Write out the lines below exactly, beginning at the one with "Audi e-tron GT variants" and stopping after the one with "Too bad I couldn't get a sample because the"; the pictures are not copied.

======== Available data

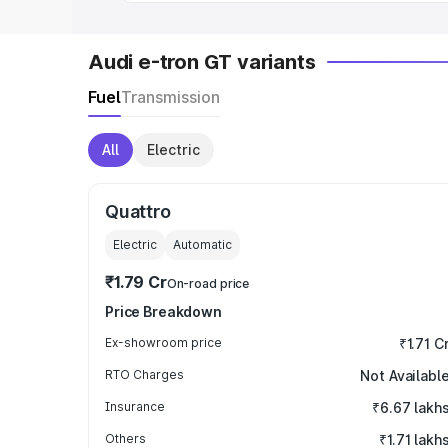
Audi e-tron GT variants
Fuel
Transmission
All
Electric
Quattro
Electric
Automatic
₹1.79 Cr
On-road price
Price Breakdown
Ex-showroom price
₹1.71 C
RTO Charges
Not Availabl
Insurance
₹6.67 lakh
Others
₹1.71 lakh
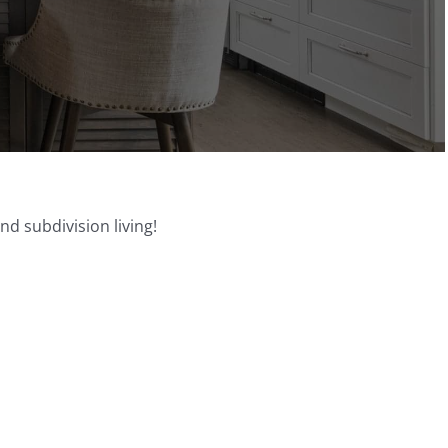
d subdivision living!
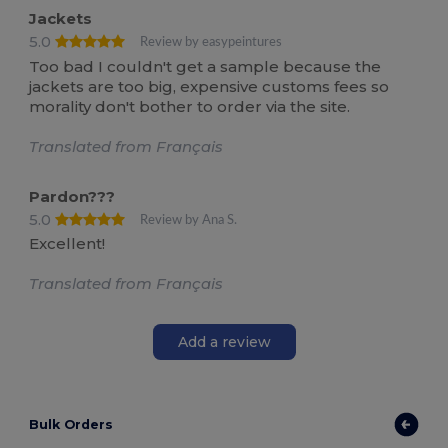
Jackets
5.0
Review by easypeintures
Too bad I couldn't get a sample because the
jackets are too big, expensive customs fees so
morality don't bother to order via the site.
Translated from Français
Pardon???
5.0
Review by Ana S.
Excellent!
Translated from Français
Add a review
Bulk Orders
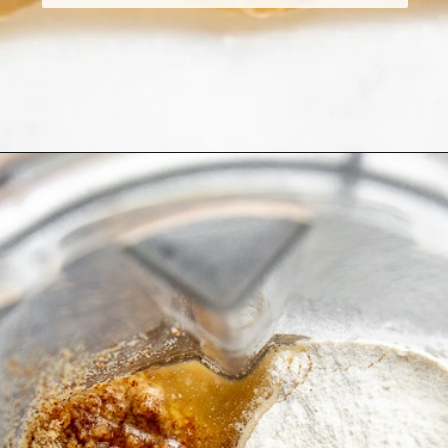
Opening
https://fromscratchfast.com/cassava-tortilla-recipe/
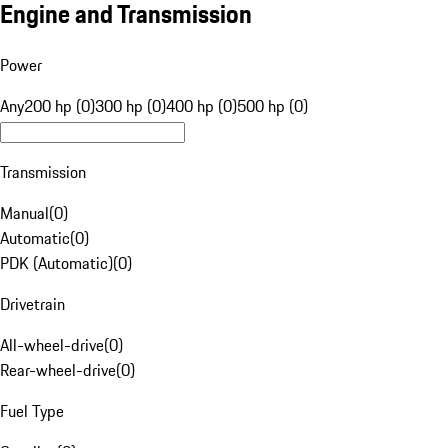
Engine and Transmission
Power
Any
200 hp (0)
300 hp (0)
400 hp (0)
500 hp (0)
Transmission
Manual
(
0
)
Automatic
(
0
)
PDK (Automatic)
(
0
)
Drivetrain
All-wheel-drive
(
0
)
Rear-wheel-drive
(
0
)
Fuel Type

================
======== Available data

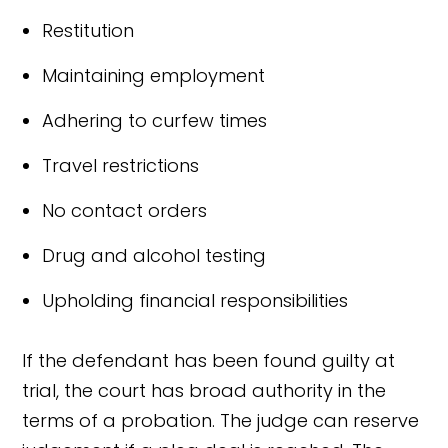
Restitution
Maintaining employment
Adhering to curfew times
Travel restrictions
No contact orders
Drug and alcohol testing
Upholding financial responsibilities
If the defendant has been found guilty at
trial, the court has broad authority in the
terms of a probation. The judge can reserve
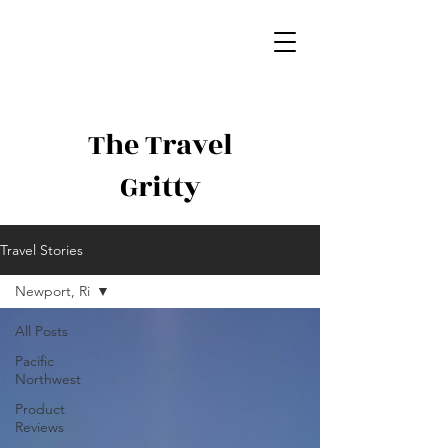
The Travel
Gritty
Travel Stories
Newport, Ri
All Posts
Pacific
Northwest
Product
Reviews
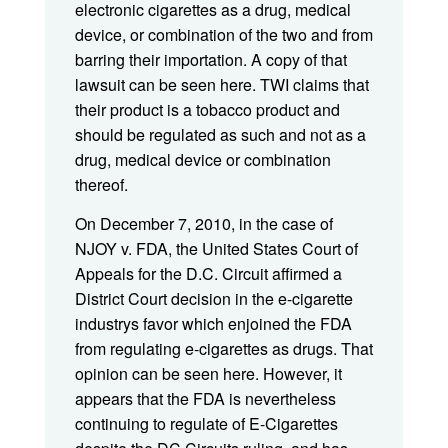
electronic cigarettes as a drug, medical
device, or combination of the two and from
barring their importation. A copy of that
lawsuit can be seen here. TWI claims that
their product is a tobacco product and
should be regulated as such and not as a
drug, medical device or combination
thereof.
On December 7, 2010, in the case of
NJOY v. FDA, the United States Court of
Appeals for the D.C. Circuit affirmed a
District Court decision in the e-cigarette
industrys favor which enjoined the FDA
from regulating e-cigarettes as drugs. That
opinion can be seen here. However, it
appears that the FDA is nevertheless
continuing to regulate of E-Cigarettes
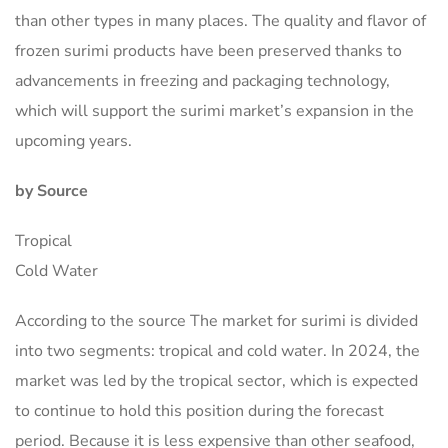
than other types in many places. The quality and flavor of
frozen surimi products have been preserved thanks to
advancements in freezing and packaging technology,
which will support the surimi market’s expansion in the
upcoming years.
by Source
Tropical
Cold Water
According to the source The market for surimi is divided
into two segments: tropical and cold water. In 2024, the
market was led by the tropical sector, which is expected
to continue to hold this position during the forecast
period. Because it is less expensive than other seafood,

================
======== Available data

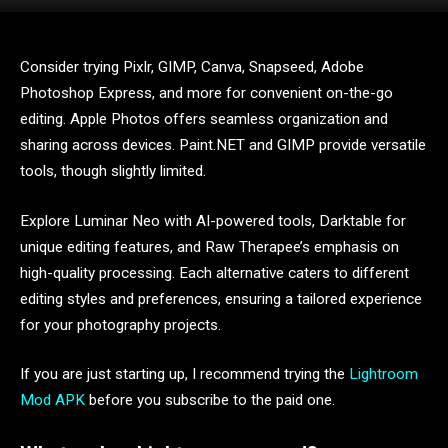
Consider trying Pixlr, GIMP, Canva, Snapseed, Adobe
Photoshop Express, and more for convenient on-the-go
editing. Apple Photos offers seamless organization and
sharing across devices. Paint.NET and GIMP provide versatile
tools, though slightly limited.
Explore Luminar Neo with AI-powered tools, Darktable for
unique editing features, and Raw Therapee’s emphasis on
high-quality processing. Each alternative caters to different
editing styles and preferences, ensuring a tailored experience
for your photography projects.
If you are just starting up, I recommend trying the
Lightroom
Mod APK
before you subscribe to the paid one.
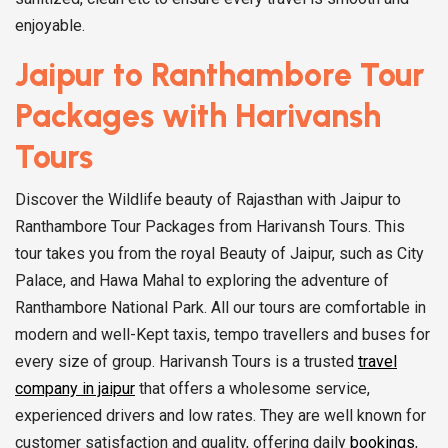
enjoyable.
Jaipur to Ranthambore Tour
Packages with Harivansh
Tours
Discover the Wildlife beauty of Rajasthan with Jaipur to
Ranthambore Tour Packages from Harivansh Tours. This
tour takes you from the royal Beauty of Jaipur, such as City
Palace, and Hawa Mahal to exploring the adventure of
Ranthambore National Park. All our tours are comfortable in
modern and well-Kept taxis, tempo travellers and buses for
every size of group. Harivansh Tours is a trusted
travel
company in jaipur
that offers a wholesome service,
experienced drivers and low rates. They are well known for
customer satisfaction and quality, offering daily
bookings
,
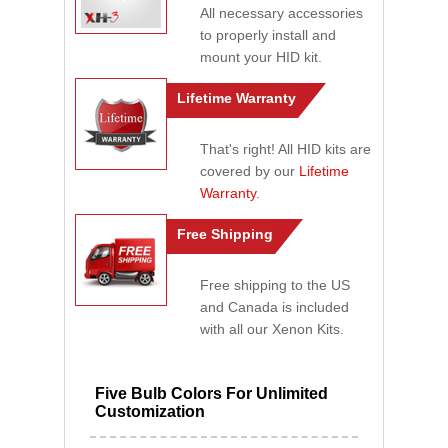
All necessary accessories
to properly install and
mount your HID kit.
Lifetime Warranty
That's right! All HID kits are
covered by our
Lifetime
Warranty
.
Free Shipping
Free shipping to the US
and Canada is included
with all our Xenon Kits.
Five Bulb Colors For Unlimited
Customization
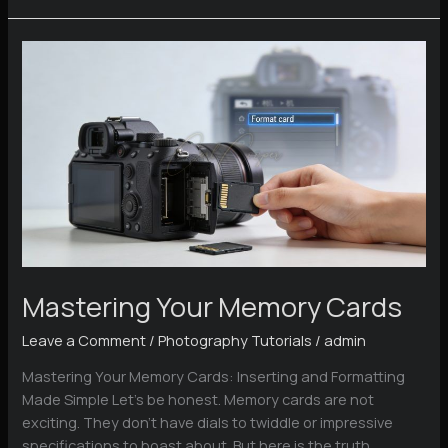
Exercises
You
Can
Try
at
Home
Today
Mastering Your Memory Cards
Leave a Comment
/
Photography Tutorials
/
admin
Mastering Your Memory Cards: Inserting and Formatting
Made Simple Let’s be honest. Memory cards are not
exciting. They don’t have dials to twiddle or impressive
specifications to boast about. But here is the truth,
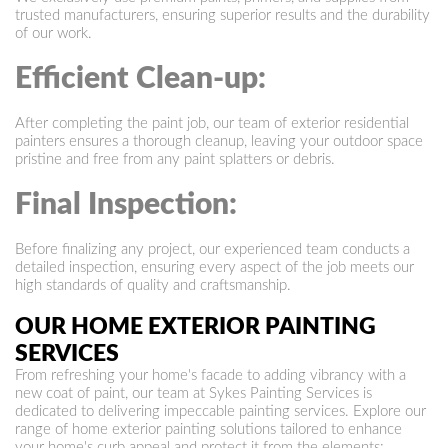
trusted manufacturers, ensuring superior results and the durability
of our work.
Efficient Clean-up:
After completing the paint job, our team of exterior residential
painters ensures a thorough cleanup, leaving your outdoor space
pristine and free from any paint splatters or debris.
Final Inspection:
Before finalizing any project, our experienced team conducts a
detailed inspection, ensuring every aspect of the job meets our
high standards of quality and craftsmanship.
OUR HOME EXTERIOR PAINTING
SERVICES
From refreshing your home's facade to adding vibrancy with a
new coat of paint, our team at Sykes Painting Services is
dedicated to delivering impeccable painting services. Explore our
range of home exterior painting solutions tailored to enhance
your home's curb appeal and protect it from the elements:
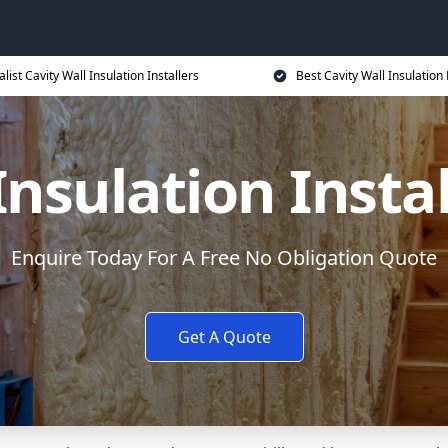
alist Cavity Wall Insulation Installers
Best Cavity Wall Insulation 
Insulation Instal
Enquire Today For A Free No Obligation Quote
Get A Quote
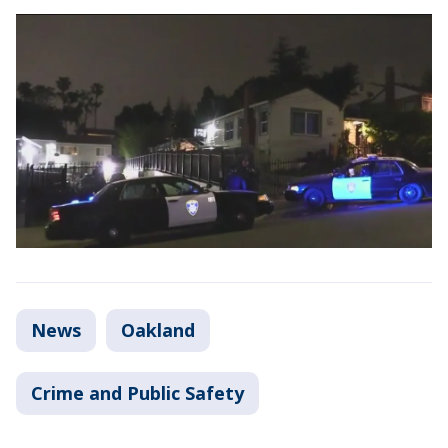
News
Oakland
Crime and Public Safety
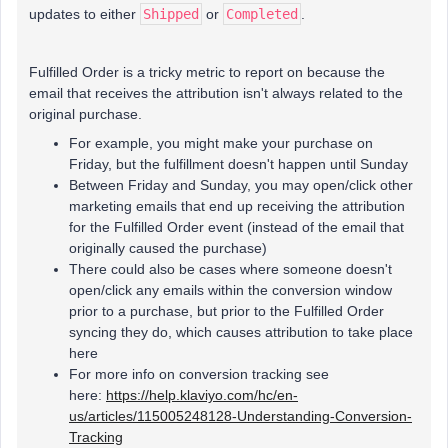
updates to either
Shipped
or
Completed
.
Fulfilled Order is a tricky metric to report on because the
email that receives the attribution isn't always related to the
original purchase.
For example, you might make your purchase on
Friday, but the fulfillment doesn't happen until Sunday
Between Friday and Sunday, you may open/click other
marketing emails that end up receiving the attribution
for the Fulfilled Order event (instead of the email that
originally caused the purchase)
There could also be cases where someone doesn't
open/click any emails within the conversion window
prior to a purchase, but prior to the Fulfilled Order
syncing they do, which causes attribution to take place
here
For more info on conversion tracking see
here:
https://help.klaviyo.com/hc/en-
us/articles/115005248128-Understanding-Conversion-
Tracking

================

[Written reply]
Audi e-tron GT variants
Fuel
Transmission
All
Electric
Quattro
Electric
Automatic
₹1.79 Cr
On-road price
Price Breakdown
Ex-showroom price
₹1.71 C
RTO Charges
Not Availabl
Insurance
₹6.67 lakh
Others
₹1.71 lakh
d subdivision living!
Jackets
5.0
Review by easypeintures
Too bad I couldn't get a sample because the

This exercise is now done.